这些组件,都包含在FreeIPMI套件里,因此只需安装FreeIPMI即可。

发行版安装命令
Archlinuxpacman -Sy extra/freeipmi
Centos/Redhatyum install freeipmi -y
Debian/Ubuntuapt install freeipmi -y
Gentooemerge –ask freeipmi

安装后,通过tab补全,可以看到这些依赖组件都是独立的命令:

ipmi_exporter服务采集数据时会用到它们。

四、配置Prometheus并验证metrics

1.配置ipmi_targets

写一个targets文件,填写需要监控的ipmi主机:

$ vim /usr/local/prometheus/ipmi_targets.yml 
- targets:
  - xx.xx.xx.xx # 被监控的IPMI主机IP
  labels:
    job: ipmi_exporter

2.配置prometheus

在prometheus主配置文件里追加以下ipmi_exporter的任务,prometheus将收集来自ipmi_exporter服务主机的metrics数据:

$ vim /usr/local/prometheus/prometheus.yml
- job_name: ipmi_exporter
    params:
      module: ['default']
    scrape_interval: 1m
    scrape_timeout: 30s
    metrics_path: /ipmi
    scheme: http
    file_sd_configs:
    - files:
      - /usr/local/prometheus/ipmi_targets.yml
      refresh_interval: 5m
    relabel_configs:
    - source_labels: [__address__]
      separator: ;
      regex: (.*)
      target_label: __param_target
      replacement: ${1}
      action: replace
    - source_labels: [__param_target]
      separator: ;
      regex: (.*)
      target_label: instance
      replacement: ${1}
      action: replace
    - separator: ;
      regex: .*
      target_label: __address__
      replacement: 192.168.1.199:9290 # 这里写ipmi_exporter服务所在的主机,如果运行在同一机器,则写本机即可
      action: replace

之后重启prometheus服务:

systemctl restart prometheus

追踪下日志是否正常运行:

journalctl -u prometheus.service -f

3.验证metrics数据收集情况

此时到Prometheus的web页面,找到我们添加的ipmi_exporter任务,确保已经UP:

Endpoint链接点进去可以看到ipmi_exporter收集的metrics原始数据:

五、配置grafana监控面板和邮件告警

1.导入监控模板

获取到metric数据后,最后一步则将这些数据通过监控图的方式展示出来,这里采用模板方式进行导入。

在Grafana主面板中,点击导入选项:

填写ID为15765,之后点击Load:

在此模板ID基础上稍做修改后(按需修改),效果如下:

2.配置邮件告警

1)修改grafana.ini配置文件

修改grafana的配置文件,以/etc/grafana.ini为例,找到smtp模块并增加以下内容:

$ vim /etc/grafana.ini
[smtp]
enabled = true
host = stmp.exmail.qq.com:465  # smtp发送服务器,这里以腾讯企业邮为例
user = user@xxx.com            # 邮箱用户账号
password = password            # 邮箱密码或授权码
from_address = user@xxx.com    # 和用户名保持一致即可

之后重启Grafana:

systemctl restart grafana.service

2)配置Contact points

编辑默认配置:

其它选项参照如下例子:

其中Addresses为要发送到的收件人地址,可以是配置的发送方自己,也可以是其它账号,可以同时配置多个账号,使用分号、换行符、逗号分割。
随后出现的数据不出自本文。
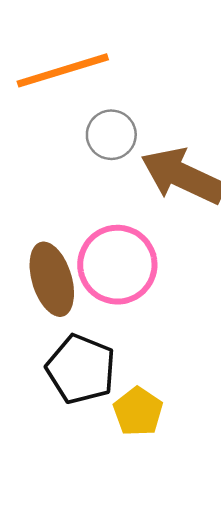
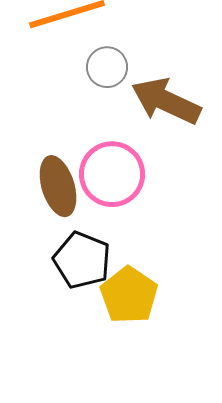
yellow pentagon: (138, 412) -> (129, 295), size x1.4

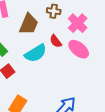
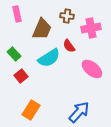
pink cross: (78, 23) -> (91, 28), turned 36
pink ellipse: (79, 49) -> (92, 69), moved

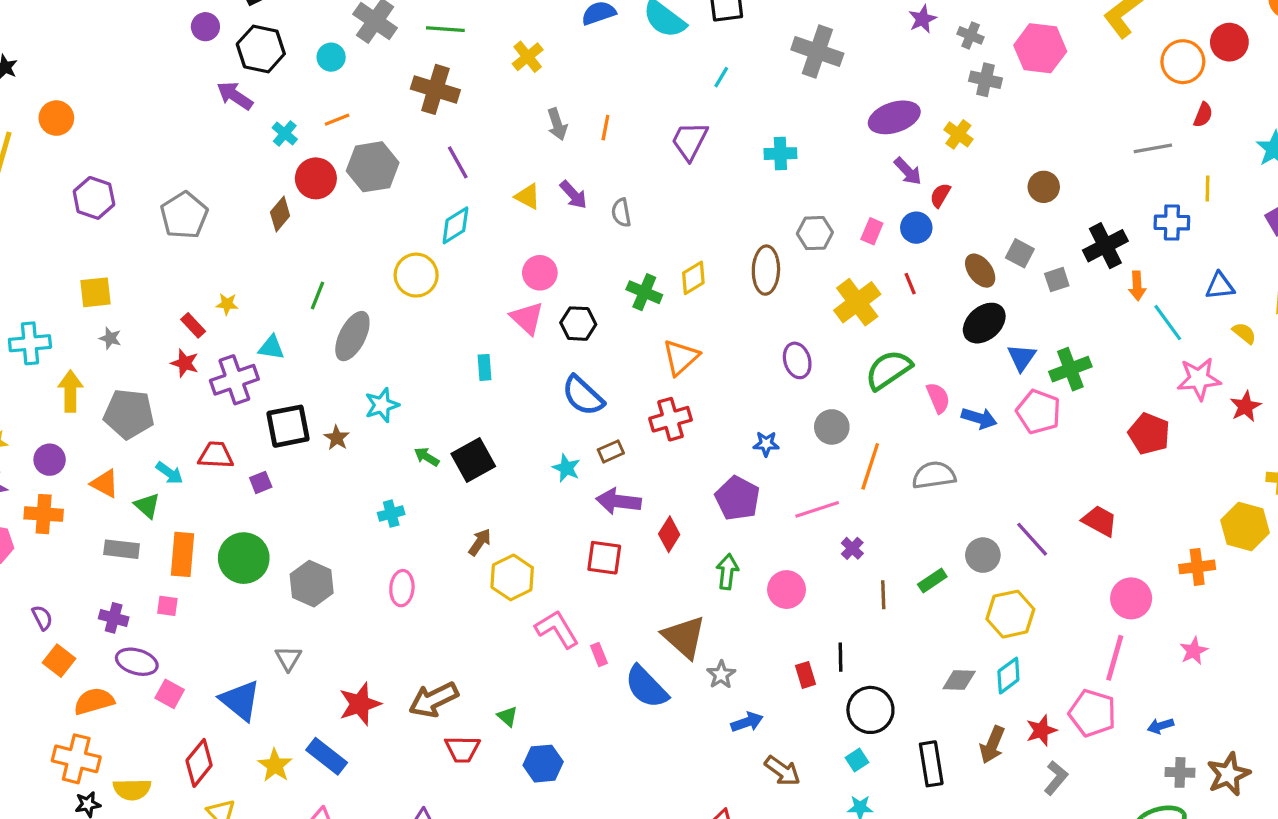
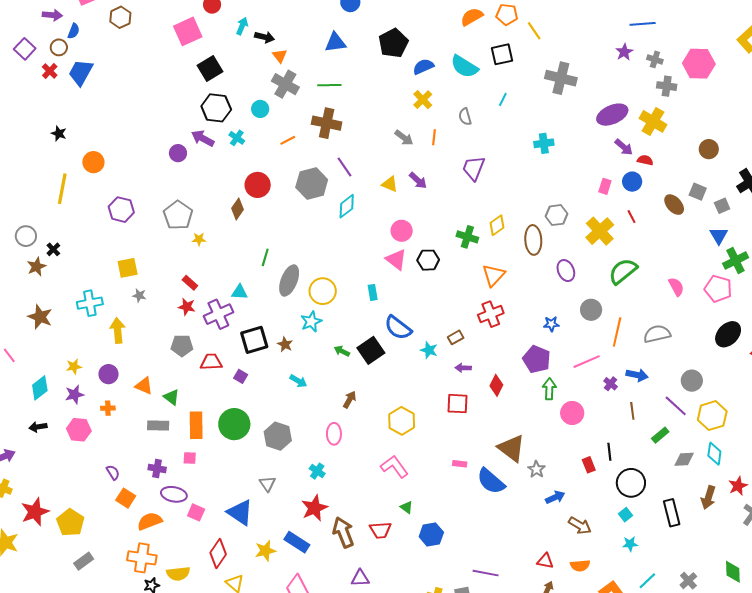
purple circle: (205, 27) -> (178, 153), moved
yellow cross: (528, 57) -> (423, 100), moved
orange line: (337, 120) -> (288, 140), moved
gray arrow: (557, 124) -> (404, 138), turned -30
cyan cross: (285, 133) -> (237, 138), moved
yellow cross: (958, 134) -> (653, 121), size x1.5
purple trapezoid: (690, 141) -> (474, 168), moved
gray hexagon: (373, 167) -> (312, 183), moved
red semicircle: (940, 195) -> (645, 160), turned 77
gray semicircle: (621, 213) -> (465, 117), moved
gray hexagon: (815, 233) -> (556, 215), moved
brown ellipse: (766, 270) -> (533, 240), moved
yellow circle: (416, 275) -> (323, 291), moved
yellow star: (227, 304) -> (199, 239), moved
black ellipse: (984, 323) -> (728, 334), moved
blue triangle: (1022, 358) -> (719, 236), moved
blue semicircle: (583, 396) -> (398, 328), moved
pink semicircle: (938, 398) -> (676, 287), moved
gray pentagon: (129, 414) -> (182, 346), moved, size x0.7
blue arrow: (979, 418) -> (637, 375), moved
cyan arrow: (169, 473) -> (298, 381), moved
purple square: (261, 482) -> (241, 376), turned -32
purple arrow: (619, 501) -> (463, 368), size x0.6
orange cross: (44, 514) -> (108, 408), size x0.6
cyan cross: (391, 514) -> (317, 471), moved, turned -35
purple line: (1032, 539) -> (676, 406), moved
brown arrow: (480, 542) -> (350, 399), moved
green arrow: (727, 572) -> (549, 389), moved
green rectangle: (932, 581) -> (660, 435), moved
pink L-shape: (557, 629) -> (394, 467), moved
pink rectangle: (599, 654) -> (460, 464), turned -56
cyan diamond: (1008, 676) -> (714, 454), turned -40
brown arrow: (434, 700) -> (343, 532), moved, turned 100
yellow star: (275, 765) -> (265, 551), turned 30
设置好后,点击Test测试,弹窗如下则说明发送成功:

成功接收到测试邮件:

image-20240528060855646

3)配置IPMI监控告警

回到IPMI监控面板,这里以设置CPU温度告警为例,进入到温度监控视图编辑页面,增加此面板的告警:

编辑规则,含义如下:

最后点击右上角的保存并退出即可。

之后回到IPMI Exporter温度模块视图,等待一两分钟后,可以看到左上角小红心有正常绿色变为黄色,状态为Pending:

Prometheus的警报有如下几种状态:

  • inactive :警报未被触发。
  • Pending:警报已被触发,但还未满足for参数定义的持续时间。
  • Firing:警报被触发警,并满足For定义的持续时间。

当Pending持续五分钟后,则会进入Firing状态,触发告警。

进入Firing状态后,此时已收到告警邮件:

同时会输出A、B、C三个取值,其中C的判断表达式只有1和0,对应True和False。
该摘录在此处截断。